What this task involves »
The required result is every line of the records that includes "click".

The records »
------------
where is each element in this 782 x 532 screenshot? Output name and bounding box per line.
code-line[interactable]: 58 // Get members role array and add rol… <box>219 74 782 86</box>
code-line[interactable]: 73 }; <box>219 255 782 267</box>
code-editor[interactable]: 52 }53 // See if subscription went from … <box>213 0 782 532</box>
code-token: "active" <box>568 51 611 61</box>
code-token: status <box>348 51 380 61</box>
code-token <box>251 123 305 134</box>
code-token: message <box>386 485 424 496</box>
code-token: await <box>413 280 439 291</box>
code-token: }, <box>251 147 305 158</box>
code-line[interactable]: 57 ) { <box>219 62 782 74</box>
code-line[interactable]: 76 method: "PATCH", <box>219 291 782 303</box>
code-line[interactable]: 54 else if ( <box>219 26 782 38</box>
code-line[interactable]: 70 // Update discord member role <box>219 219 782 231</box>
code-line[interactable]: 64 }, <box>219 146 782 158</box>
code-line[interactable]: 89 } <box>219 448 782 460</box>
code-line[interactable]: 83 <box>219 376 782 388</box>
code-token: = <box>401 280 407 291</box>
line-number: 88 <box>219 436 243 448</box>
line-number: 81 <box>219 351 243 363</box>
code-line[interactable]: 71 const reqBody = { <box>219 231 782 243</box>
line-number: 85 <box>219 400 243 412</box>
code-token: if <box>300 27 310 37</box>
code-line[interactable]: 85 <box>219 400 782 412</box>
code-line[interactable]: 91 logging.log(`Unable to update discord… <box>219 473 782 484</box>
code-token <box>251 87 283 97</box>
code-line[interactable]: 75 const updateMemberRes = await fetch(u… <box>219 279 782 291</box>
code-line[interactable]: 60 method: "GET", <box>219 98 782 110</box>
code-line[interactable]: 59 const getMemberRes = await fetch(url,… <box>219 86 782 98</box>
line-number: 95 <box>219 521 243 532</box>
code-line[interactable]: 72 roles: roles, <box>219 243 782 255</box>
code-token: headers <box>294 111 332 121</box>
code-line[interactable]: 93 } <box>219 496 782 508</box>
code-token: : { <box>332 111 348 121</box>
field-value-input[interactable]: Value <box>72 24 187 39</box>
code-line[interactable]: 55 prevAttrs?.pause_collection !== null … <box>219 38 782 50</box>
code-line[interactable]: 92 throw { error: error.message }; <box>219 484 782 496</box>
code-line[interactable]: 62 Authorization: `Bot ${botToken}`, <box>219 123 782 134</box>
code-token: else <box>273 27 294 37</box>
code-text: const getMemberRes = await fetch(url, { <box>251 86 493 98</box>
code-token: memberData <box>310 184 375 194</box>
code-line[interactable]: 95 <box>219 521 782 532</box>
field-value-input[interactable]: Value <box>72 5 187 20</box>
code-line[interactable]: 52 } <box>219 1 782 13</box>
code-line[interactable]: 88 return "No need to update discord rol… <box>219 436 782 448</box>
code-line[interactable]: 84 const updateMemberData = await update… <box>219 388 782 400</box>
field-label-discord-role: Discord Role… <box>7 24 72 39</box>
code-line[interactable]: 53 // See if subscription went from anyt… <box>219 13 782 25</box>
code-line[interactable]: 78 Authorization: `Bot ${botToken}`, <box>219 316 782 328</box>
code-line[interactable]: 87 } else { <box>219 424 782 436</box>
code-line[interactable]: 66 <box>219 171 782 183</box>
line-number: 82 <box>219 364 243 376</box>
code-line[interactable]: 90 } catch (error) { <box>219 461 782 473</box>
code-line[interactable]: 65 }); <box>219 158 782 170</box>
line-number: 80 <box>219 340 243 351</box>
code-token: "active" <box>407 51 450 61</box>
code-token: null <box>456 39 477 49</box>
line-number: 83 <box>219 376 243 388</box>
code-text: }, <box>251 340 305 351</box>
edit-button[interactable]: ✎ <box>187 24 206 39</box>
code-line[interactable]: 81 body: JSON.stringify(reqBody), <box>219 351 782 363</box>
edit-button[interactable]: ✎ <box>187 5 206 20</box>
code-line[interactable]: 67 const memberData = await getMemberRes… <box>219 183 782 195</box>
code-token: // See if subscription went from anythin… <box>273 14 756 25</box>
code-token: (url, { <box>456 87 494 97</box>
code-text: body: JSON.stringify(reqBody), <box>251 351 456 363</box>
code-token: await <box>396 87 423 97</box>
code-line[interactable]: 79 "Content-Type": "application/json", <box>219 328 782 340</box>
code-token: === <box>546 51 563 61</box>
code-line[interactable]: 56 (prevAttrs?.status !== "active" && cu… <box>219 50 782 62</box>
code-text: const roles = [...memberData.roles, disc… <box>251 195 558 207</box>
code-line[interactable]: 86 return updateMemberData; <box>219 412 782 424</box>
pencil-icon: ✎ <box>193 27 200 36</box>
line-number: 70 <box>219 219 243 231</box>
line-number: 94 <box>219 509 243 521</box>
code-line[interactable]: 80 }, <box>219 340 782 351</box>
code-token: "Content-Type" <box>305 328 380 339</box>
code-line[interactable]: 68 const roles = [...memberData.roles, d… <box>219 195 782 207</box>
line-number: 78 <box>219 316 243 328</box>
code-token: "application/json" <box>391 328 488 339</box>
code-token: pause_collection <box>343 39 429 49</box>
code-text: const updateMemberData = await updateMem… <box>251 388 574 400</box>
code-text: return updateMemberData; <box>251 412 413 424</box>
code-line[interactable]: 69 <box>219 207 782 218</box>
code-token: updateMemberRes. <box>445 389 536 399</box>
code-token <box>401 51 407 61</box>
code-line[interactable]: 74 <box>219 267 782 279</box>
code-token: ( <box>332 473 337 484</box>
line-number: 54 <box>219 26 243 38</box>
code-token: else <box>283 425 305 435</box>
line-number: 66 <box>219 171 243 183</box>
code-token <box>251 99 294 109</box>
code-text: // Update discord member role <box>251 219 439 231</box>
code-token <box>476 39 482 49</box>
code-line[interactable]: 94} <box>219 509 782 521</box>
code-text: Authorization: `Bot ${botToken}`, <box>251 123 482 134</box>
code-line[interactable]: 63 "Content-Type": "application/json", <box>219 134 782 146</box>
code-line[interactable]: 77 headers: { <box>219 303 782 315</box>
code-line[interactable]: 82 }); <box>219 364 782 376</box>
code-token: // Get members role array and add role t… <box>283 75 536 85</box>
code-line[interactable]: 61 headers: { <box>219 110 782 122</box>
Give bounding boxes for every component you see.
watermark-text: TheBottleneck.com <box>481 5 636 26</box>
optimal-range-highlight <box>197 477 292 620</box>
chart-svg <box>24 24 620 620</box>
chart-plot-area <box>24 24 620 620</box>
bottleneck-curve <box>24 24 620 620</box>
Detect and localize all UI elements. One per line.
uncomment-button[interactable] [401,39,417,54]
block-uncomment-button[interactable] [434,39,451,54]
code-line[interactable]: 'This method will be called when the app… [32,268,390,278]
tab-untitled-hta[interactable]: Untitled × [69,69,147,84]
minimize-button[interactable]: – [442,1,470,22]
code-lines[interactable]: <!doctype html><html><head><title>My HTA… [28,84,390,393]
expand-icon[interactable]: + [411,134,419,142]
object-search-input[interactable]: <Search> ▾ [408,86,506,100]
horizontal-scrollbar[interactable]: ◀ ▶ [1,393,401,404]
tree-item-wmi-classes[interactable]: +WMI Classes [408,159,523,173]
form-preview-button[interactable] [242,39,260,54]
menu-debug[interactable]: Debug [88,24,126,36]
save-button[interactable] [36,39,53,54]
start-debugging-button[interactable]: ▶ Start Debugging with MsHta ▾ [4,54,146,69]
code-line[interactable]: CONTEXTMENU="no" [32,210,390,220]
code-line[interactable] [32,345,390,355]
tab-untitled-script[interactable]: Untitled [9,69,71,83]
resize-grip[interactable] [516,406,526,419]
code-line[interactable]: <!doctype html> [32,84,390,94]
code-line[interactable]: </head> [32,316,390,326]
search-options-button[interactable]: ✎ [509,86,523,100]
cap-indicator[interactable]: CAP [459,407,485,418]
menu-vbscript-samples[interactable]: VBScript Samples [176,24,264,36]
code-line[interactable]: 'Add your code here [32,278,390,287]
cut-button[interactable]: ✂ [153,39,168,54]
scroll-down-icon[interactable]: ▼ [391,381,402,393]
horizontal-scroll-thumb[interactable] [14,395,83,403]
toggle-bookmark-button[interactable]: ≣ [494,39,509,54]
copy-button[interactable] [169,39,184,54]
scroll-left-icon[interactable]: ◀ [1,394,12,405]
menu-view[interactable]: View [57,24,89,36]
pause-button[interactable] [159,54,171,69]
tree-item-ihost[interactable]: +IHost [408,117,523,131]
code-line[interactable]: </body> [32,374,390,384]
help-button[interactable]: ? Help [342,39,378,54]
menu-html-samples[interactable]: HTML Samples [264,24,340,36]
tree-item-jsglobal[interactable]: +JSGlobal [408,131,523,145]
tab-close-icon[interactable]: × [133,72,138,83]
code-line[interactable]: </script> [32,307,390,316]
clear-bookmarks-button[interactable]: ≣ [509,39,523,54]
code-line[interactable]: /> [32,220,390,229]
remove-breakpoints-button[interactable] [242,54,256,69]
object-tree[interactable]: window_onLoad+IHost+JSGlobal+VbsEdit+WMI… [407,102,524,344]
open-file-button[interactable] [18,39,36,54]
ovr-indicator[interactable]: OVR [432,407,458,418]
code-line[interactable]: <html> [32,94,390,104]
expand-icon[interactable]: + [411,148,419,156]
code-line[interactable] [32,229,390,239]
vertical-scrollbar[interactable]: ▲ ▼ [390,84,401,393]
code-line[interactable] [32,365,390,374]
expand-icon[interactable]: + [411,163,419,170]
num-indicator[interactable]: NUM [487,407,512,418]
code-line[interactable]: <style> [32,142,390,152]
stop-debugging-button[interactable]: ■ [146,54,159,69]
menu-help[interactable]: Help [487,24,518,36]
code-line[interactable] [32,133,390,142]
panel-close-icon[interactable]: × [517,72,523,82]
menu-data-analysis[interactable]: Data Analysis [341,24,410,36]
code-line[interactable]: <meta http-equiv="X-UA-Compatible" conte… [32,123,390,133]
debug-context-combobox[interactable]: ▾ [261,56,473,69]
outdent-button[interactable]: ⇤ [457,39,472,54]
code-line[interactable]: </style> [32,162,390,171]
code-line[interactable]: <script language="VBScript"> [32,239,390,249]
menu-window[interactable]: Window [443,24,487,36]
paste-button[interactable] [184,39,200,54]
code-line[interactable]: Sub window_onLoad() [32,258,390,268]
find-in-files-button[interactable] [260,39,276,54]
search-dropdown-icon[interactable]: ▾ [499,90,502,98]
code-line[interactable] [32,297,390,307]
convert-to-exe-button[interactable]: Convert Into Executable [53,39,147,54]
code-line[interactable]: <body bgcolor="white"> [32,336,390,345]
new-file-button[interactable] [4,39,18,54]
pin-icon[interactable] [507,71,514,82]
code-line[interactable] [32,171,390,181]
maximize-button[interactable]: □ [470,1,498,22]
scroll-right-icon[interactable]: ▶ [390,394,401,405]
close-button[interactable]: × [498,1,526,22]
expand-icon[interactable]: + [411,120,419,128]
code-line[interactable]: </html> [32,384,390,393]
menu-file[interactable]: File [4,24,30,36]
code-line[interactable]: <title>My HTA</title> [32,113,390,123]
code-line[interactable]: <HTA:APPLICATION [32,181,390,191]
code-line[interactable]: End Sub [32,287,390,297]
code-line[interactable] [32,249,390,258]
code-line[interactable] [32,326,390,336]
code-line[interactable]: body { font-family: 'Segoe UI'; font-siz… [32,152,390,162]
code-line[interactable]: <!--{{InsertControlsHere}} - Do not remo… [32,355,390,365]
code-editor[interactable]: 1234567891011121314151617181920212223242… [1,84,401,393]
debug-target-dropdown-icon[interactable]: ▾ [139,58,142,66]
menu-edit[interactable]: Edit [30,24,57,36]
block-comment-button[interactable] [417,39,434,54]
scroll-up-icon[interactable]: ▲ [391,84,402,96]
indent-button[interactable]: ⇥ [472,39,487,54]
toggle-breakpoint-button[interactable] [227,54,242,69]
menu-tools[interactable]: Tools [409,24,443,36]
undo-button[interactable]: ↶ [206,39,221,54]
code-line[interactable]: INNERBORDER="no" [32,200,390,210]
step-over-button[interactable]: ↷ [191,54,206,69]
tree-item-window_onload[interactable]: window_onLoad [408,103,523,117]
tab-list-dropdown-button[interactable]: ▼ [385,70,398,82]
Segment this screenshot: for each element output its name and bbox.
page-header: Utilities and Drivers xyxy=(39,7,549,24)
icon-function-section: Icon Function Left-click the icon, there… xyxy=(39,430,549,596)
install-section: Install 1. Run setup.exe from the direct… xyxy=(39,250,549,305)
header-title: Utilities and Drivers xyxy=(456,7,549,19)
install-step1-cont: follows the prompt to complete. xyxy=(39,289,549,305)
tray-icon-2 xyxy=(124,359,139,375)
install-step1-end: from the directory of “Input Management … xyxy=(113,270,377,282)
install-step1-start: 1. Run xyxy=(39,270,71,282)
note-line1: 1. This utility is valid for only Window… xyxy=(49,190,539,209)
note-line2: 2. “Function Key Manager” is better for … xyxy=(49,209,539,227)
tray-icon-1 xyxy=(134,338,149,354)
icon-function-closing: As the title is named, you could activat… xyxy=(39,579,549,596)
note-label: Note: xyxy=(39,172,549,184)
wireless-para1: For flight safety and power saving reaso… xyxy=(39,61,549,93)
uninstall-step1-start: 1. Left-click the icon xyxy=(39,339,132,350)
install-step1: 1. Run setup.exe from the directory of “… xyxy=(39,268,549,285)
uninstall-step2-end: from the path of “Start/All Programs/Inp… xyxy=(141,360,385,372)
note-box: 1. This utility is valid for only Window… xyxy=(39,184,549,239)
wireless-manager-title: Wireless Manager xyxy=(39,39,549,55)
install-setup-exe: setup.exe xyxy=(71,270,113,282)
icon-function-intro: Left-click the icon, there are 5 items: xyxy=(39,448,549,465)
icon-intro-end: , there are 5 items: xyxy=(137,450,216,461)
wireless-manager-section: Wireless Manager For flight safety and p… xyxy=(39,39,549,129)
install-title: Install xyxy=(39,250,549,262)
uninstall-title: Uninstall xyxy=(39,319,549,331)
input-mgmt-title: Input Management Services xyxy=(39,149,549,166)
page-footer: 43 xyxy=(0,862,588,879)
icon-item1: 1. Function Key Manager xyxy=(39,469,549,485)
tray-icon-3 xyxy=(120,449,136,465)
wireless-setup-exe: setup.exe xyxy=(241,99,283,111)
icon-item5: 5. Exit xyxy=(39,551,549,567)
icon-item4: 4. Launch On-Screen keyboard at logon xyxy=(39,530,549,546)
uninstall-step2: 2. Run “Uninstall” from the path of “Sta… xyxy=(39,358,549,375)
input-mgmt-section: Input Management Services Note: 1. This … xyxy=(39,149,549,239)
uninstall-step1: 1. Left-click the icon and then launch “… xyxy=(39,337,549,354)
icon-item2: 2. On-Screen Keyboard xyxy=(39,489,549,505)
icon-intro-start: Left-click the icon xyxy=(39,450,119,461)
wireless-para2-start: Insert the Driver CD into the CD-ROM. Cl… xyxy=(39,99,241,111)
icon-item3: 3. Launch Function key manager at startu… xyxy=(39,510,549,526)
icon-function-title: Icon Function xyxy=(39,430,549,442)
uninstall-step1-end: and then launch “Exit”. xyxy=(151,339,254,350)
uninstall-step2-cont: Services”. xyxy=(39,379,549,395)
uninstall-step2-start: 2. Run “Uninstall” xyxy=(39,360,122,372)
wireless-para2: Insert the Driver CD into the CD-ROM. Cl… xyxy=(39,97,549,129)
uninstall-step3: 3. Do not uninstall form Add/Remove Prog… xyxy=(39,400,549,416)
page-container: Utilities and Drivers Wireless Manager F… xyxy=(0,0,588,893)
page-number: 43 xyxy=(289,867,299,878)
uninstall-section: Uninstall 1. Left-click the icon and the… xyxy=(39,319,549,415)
------------
Solved problem »
icon-function-section: Icon Function Left-click the icon, there… xyxy=(39,430,549,596)
uninstall-step1-start: 1. Left-click the icon xyxy=(39,339,132,350)
icon-function-intro: Left-click the icon, there are 5 items: xyxy=(39,448,549,465)
uninstall-step1: 1. Left-click the icon and then launch “… xyxy=(39,337,549,354)
icon-intro-start: Left-click the icon xyxy=(39,450,119,461)
uninstall-section: Uninstall 1. Left-click the icon and the… xyxy=(39,319,549,415)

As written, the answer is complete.